Councils across England could save up to £35m every year if the government introduces a deposit-return scheme [DRS] for plastic bottles and other drinks containers, according to a new report.
Earlier this month environment secretary Michael Gove told the Conservative party conference that he would work with the industry to see how the scheme might be implemented in England.
Campaigners say it would reduce litter and help tackle plastic pollution which experts say risks “near permanent contamination of the natural environment” with potentially devastating consequences.
However, some cash-strapped local authorities have expressed concern that they would lose money as people would use the scheme rather than recycle through local authorities’ kerbside systems.
But Wednesday’s report, based on an analysis of data across eight local authorities including some with high and low recycling rates, found that rather than losing income individual authorities could make savings of between £60,000 and £500,000 each, due to reduced littering and landfill charges as well as there being fewer recycling bins to process.
Allison Ogden-Newton, chief executive of Keep Britain Tidy, one of the groups behind the report, said: “There is no doubt that introducing a deposit refund system would reduce littering in this country but, until now, there has been a concern that it would have a negative impact on cash-strapped councils. This report shows that in fact a DRS would create savings for local government.”
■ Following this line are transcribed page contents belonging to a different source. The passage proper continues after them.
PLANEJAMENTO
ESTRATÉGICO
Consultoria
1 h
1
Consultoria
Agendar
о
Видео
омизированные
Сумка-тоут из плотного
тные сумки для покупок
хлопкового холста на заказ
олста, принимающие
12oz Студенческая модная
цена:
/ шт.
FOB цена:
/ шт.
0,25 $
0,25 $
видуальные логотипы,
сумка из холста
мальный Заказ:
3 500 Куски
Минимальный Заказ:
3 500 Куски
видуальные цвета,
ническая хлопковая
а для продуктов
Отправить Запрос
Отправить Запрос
Over eight million tonnes of plastic enter the oceans every year, with 80% coming from land. Plastic bottles are a major contributor; in June the Guardian revealed that a million are made every minute and the rate is rising quickly, with annual consumption forecast to top half a trillion by 2021.
At least a dozen nations already have a DRS, in which a small deposit is paid when purchasing the bottle, which is then returned when the empty bottle is brought back.
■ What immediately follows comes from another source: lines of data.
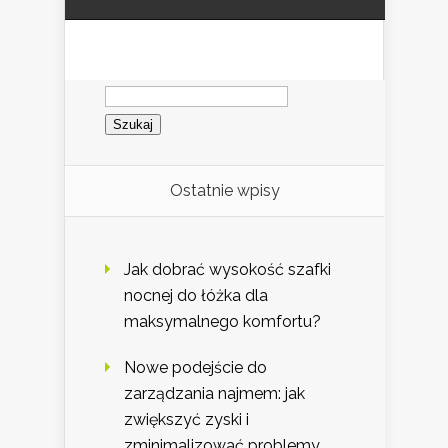
Szukaj:
Ostatnie wpisy
Jak dobrać wysokość szafki
nocnej do łóżka dla
maksymalnego komfortu?
Nowe podejście do
zarządzania najmem: jak
zwiększyć zyski i
zminimalizować problemy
In Germany and Denmark, which have DRS schemes, more than 90% of bottles are returned. In England, just 57% of plastic bottles are recycled, mostly through streetside collection schemes.
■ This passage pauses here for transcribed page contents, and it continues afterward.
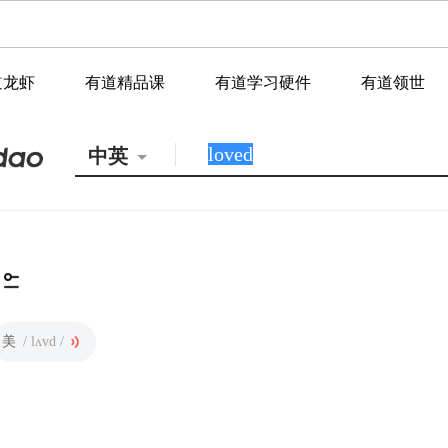
道龙虾
有道精品课
有道学习硬件
有道领世
中英
美
/ lʌvd /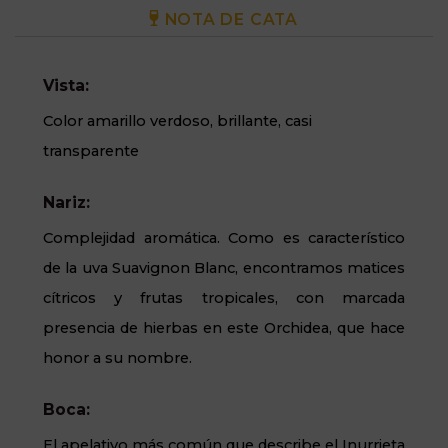
NOTA DE CATA
Vista:
Color amarillo verdoso, brillante, casi
transparente
Nariz:
Complejidad aromática. Como es característico
de la uva Suavignon Blanc, encontramos matices
cítricos y frutas tropicales, con marcada
presencia de hierbas en este Orchidea, que hace
honor a su nombre.
Boca:
El apelativo más común que describe el Inurrieta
Gove was pressured this summer by opposition parties and NGOs to introduce a DRS in England, and Nicola Sturgeon announced in September that Scotland would introduce a DRS.
In response he announced a four-week call for views to inform how the scheme would be designed. The government’s working group on the issue will also consider DRS for metal and glass containers.
Today’s report was commissioned by Keep Britain Tidy, the Marine Conservation Society, Surfers Against Sewage, Campaign to Protect Rural England and Reloop. It was carried out by environmental research group Eunomia.
It found that local authorities would lose some income as there would be a reduced number of cans and plastic bottles in the kerbside collections to sell to recyclers. However, the savings made from having fewer containers to collect and sort, as well as reduced levels of littering and reduced landfill charges would outweigh the loss of revenue.
Samantha Harding, from the Campaign to Protect Rural England, said: “There are no longer any valid arguments that DRS doesn’t work and the environmental case is crystal clear. For our coasts and countryside, the cost of not taking action will be far greater than any incurred by the parts of industry that are trying to block this. Michael Gove can now build on the success of the government’s bag charge and the ban on microbeads by confirming England will have a deposit system.”
Hugo Tagholm, from Surfers Against Sewage, said: “Deposit refund schemes are a tried-and-tested way of dramatically increasing recycling rates while reducing plastic bottle and other container pollution on our beaches, in our streets and across the countryside.
“This report now clearly shows that introducing a DRS for England would also benefit local economies and communities, saving councils money that could be redirected to vital frontline services.”